# Happy birthday Catherine ( catlieber )



## Ans (Jan 4, 2008)

Happy birthday from the Netherlands.


----------



## Judy A (Jan 13, 2007)

Happy Birthday, Catherine....hope it's a beautiful day for you.


----------



## Sissygirl (Aug 8, 2007)

Happy Birthday Catherine! Hope you have a wonderful day!!


----------



## suzyfrtz (Nov 12, 2007)

Happy Birthday Blessings to you, Catherine. Cazzie wags his tail for you!

Suzy


----------



## Me&2Girls (May 11, 2007)

Ditto from here.
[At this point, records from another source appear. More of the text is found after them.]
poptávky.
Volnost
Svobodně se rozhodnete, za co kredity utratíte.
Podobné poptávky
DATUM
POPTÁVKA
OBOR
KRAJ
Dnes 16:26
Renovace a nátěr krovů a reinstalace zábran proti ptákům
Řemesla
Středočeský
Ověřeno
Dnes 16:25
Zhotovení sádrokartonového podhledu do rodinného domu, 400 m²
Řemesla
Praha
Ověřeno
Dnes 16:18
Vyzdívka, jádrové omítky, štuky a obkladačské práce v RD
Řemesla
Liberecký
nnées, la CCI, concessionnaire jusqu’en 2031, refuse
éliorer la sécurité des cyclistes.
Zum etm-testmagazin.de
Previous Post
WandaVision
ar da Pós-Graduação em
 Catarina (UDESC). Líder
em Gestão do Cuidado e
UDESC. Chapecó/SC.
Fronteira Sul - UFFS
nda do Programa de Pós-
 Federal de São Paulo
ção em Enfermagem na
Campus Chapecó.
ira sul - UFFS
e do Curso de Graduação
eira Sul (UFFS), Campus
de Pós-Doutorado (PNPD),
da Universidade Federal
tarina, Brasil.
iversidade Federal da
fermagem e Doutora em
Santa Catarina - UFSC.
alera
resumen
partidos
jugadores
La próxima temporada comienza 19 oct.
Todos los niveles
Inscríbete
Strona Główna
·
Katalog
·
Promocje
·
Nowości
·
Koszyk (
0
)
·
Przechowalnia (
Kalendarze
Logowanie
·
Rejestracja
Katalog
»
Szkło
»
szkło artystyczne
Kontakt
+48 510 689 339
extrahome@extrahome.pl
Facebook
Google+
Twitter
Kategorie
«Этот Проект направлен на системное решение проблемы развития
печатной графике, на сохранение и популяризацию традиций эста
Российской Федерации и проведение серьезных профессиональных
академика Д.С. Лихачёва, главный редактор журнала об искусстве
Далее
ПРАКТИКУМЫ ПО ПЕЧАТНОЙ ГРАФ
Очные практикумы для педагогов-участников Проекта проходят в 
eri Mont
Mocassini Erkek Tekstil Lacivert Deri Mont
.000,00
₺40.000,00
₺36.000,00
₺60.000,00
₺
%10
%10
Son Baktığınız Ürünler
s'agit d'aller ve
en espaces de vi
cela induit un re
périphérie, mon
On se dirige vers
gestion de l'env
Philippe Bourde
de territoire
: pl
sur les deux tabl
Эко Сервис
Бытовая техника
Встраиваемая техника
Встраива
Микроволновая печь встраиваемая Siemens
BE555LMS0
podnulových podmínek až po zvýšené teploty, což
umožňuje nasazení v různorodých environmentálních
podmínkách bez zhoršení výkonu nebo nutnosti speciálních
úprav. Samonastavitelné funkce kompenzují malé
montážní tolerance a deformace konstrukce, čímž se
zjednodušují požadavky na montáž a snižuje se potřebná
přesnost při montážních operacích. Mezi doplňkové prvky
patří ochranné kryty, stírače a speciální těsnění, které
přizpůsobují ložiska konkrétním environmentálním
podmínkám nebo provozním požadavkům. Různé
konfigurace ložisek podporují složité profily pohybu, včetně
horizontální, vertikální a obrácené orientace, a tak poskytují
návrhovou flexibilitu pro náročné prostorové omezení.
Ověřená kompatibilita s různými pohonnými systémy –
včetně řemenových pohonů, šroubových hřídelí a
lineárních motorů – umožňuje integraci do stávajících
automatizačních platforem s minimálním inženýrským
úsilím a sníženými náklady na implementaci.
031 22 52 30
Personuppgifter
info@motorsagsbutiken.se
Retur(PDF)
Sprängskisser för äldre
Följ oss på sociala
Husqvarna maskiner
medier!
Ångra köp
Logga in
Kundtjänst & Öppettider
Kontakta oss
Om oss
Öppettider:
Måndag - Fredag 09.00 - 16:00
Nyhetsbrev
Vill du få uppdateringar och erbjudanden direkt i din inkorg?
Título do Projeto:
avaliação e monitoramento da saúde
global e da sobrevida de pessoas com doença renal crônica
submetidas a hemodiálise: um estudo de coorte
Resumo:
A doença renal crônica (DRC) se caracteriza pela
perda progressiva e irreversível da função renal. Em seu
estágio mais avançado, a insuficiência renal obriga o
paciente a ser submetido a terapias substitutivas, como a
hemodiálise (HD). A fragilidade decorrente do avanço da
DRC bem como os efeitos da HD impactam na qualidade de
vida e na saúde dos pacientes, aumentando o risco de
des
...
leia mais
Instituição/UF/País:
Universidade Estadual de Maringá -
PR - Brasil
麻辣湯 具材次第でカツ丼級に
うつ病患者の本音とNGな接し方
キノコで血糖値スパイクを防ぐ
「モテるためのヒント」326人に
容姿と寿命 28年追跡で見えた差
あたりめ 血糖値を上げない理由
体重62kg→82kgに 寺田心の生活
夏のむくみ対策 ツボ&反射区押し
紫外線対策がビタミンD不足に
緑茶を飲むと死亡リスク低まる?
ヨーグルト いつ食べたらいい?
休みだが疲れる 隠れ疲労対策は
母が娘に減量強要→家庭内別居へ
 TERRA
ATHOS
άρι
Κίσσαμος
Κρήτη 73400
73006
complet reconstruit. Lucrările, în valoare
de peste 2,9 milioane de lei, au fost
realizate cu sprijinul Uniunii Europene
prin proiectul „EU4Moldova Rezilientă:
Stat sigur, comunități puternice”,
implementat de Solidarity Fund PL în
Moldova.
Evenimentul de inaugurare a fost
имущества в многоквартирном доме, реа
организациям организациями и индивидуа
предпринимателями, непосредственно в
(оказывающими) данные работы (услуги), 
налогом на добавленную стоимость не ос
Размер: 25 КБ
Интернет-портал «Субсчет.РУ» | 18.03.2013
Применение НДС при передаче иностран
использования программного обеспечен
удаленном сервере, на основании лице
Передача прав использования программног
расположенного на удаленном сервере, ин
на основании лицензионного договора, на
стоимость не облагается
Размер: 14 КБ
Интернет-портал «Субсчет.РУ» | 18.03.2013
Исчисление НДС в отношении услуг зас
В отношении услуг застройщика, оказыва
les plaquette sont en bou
Hope your birthday is wonderful.


----------



## NancyVB (Jun 27, 2007)

Happy Birthday Catherine! Have a Great day!


----------



## Julie (Feb 8, 2007)

arty::drum: Happy Birthday Catherine! :drum:arty:

Hope you have a great day!!!


----------



## Olliesmom (Sep 29, 2006)

I think this is for me!!! Is there another Catherine with a bday tomorrow??

Thanks!!!! It will be a great day!!!

How can it not be.....*With 50 plus havanese!!!!!!!!* eace: at my birthday party!!!!!!!!:whoo:


----------



## MaddiesMom (Apr 1, 2007)

HAPPY, HAPPY BIRTHDAY CATHERINE!!!!]


----------